New Exhibits at the Harvard Libraries
In addition to their vital role as study spaces, the libraries at Harvard have always served as repositories of art for the Harvard community. Whether in the form of the grandeur of Widener’s fantastic rotunda or the Palladian splendor of the Houghton Library’s considerable repository of objets d’art, Harvard’s libraries offer a rich set of historically significant artworks – artworks that are free to view for the Harvard community. Although the decidedly modernist and un-opulent Pusey Library may not be able to offer the same splendor of its adjacent competitors, its internal collections and exhibits still offer much to the prospective visitor. The Indy has waxed poetic before about the merits of the Pusey Library’s permanent displays, including its grand Mercator globe. Two new exhibits, however, offer interesting perspectives on themes of exploration – albeit of very different spheres.

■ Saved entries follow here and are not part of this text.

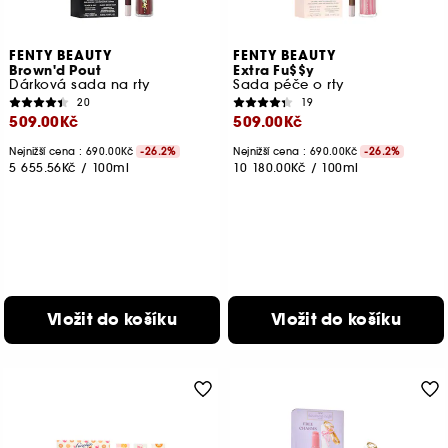
FENTY BEAUTY
FENTY BEAUTY
Brown'd Pout
Extra Fu$$y
Dárková sada na rty
Sada péče o rty
20
19
509.00Kč
509.00Kč
Nejnižší cena : 690.00Kč
-26.2%
Nejnižší cena : 690.00Kč
-26.2%
5 655.56Kč
/
100ml
10 180.00Kč
/
100ml
Vložit do košíku
Vložit do košíku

The Pusey Library’s Map Gallery Hall offers exhibits fittingly dedicated to the exploration of maps as historical objects, artistic curiosities, and cultural representations of the times in which they were originally crafted. And this time, the Map Gallery is exploring nothing – or more precisely, exploring just how cartographers grapple with the notion of uncharted nothingness in their maps. “Embellishing the Map: Empty Spaces and Treacherous Waters” offers a fascinating and at-times quite risible exploration (see what I did there?) of just how the mapmaker has grappled with the issue of unexplored land and sea. Whether through dragons and sea monsters or depictions of then-exotic animals such as jaguars and tapirs, the cartographer through the ages has certainly exhibited a great deal of creativity in dealing with the emptiness inherent to exploration – and it’s well worth a quick exploratory trip to the Pusey library to check them out.
“The Bull Moose and the China Cabinet: Theodore Roosevelt, the Progressive Party, and the Women’s Suffrage Movement” is an AP US History throwback made altogether interesting. Theodore Roosevelt ’80, of course, was a Harvard grad and an editor of the Harvard Advocate who graduated Phi Beta Kappa before going on to live perhaps the single richest (in terms of diversity of activity) life of any Harvard alum before or since. This collection, hosted incidentally in the aptly-named Theodore Roosevelt Gallery, presents a slice of his life from his late-game political insurrection as a third-party progressive candidate rebelling against his former vice president William Howard Taft. It presents a small but pleasantly intimate collection of artifacts from Roosevelt’s life detailing his burgeoning exploration of the cause of female enfranchisement, including some first-class draughtsmanship in the form of contemporary political cartoons on the subject as well as his Harvard senior paper on women’s rights — and proof that that thesis you just finished may indeed come back to help you.